The World Wide Web Consortium says next-gen VoiceXML will include specs for speaker verification.

The World Wide Web Consortium on Tuesday said the next generation of VoiceXML will include specifications for speaker verification.

The W3C, a standards-setting body for the Internet, said it will draft specifications for VoiceXML 3.0, a technology enabling voice identification verification for users transacting business by phone or using voice on computers.

VoiceXML technologies are usually used to enable commands to be issued by voice, rather than with keystrokes.
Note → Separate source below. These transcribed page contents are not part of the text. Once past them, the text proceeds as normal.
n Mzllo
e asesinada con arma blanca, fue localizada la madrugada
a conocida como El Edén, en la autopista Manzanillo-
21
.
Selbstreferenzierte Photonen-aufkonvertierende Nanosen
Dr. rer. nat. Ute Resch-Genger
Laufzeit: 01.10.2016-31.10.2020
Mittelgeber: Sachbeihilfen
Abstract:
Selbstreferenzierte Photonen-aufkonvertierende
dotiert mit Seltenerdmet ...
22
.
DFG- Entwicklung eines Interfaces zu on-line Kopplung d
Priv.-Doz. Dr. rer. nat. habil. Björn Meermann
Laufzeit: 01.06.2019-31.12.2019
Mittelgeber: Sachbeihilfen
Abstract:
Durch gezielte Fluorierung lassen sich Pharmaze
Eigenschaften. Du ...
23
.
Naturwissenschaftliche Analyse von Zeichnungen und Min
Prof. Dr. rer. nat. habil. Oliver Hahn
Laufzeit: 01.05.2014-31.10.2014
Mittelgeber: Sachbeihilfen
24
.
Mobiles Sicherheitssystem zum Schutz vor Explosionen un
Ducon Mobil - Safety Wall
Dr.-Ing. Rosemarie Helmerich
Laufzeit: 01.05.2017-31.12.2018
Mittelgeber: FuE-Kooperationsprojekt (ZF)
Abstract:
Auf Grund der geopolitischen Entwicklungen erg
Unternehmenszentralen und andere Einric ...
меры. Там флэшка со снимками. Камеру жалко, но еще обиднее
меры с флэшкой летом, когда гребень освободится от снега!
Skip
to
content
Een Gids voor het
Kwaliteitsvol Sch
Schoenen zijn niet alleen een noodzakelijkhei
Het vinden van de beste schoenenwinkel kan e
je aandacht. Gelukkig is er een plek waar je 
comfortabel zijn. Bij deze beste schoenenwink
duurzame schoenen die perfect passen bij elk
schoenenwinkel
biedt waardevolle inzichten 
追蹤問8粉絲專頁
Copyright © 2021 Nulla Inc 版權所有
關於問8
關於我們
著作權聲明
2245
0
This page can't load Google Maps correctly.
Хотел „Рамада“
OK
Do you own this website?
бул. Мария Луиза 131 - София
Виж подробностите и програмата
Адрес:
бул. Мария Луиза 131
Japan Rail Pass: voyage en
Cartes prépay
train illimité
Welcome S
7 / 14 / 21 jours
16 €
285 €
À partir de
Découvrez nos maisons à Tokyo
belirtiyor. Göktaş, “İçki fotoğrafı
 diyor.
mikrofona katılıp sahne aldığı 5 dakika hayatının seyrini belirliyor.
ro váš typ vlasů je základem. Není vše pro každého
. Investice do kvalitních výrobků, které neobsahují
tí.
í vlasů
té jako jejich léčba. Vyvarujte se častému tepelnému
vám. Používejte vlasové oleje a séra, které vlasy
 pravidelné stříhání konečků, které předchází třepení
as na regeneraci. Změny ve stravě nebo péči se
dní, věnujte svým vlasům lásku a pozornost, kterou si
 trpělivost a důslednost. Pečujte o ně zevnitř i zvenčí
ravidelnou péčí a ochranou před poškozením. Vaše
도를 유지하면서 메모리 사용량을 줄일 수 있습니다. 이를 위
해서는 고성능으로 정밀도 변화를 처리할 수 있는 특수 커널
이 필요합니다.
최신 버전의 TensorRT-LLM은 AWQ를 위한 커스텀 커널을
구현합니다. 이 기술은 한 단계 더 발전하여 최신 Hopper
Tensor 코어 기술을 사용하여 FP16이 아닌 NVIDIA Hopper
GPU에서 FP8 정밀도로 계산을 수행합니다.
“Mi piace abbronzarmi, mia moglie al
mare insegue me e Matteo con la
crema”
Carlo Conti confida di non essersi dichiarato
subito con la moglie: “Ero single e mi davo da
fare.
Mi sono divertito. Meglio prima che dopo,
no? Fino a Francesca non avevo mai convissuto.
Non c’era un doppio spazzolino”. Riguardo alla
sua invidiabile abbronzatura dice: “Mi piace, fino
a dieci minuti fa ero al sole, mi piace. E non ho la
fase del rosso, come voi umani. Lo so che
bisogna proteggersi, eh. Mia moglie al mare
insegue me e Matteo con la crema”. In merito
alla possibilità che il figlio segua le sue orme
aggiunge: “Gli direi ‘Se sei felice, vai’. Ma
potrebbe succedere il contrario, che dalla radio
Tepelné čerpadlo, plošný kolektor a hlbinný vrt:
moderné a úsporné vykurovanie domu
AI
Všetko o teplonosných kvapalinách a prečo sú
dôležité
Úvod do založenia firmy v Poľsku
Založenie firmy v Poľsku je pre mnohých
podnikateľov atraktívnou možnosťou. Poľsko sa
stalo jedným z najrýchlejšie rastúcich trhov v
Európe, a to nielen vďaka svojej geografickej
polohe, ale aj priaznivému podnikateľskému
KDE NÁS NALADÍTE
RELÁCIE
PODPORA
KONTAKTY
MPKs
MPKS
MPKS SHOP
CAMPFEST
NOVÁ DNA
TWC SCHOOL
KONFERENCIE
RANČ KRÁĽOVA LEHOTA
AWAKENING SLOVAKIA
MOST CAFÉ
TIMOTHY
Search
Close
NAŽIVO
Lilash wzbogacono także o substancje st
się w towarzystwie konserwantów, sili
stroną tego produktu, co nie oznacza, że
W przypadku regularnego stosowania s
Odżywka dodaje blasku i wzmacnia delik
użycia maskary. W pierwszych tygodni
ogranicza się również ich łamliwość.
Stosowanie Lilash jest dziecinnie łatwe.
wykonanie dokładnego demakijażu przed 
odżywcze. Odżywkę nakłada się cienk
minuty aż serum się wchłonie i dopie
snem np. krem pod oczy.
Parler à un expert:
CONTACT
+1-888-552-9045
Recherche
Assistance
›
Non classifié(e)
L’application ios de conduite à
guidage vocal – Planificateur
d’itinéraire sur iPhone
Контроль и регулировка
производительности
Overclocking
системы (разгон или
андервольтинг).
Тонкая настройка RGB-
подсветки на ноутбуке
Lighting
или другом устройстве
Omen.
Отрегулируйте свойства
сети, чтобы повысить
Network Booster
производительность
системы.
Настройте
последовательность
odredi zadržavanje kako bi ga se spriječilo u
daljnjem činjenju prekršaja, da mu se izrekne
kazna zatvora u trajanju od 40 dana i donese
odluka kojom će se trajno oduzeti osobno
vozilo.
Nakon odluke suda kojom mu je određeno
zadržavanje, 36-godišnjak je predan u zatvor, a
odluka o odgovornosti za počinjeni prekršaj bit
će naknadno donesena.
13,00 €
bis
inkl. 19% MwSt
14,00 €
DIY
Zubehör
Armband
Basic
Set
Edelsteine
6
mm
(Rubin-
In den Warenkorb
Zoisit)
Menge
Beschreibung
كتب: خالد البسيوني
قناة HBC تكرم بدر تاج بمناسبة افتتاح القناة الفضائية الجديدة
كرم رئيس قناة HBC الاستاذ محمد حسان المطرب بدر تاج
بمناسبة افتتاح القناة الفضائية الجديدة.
A number of businesses rely on the technology to improve profits by automating processes and reducing employees.

But users and businesses are becoming increasingly concerned about the security of those transactions, given the influx of cases where security has been breached.

"Speaker verification and identification is not only the best biometric for securing telephone transactions and communications, it can work seamlessly with speech recognition and speech synthesis in VoiceXML deployments," Ken Rehor, newly elected chairman of the VoiceXML Forum, said in a statement.

The W3C has now completed its desired requirements for VoiceXML 3.0 and expects to have a working draft of the specifications by the end of the first quarter, said James Larson, co-chair of the W3C Voice Browser Working Group.

In addition to the speaker identification requirements for VoiceXML 3.0, the W3C addressed the issue of extending its Speech Synthesis Markup Language (SSML) functionality to certain languages including Mandarin, Japanese and Korean.

SSML is designed to allow developers to control various aspects of speech from pitch to volume to pronunciation.

"The Chinese tags will include the right tone so the right meaning is conveyed, and boundaries so users know where words start and end," Larson said.

In Mandarin, for example, the word "mai" would mean either "cat" or "pretty," depending on the tone the speaker used.

Tags in SSML already help speech synthesizers to illicit correct word pronunciations, Larson said. For example, aluminum is pronounced one way in the United States, but the same word has a different pronunciation in Canada and the U.K.

Although SSML is already a standard, the W3C group working on the language extensions hopes to hold its first formal meeting in March to develop a document on extension requirements, Larson noted.